BEGIN Records
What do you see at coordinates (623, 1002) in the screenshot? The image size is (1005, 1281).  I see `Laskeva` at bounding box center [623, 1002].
END Records
BEGIN Records
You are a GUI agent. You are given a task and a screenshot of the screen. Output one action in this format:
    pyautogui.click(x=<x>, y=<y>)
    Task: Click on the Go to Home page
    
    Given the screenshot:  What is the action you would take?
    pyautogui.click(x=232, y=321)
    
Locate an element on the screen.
END Records
**Exercise prompt:**
An exact, complete copy of the lines above from the one with "You are a GUI" through the one with "Locate an element on the screen." is the whole answer.

**Exercise response:**
You are a GUI agent. You are given a task and a screenshot of the screen. Output one action in this format:
    pyautogui.click(x=<x>, y=<y>)
    Task: Click on the Go to Home page
    
    Given the screenshot:  What is the action you would take?
    pyautogui.click(x=232, y=321)
    
Locate an element on the screen.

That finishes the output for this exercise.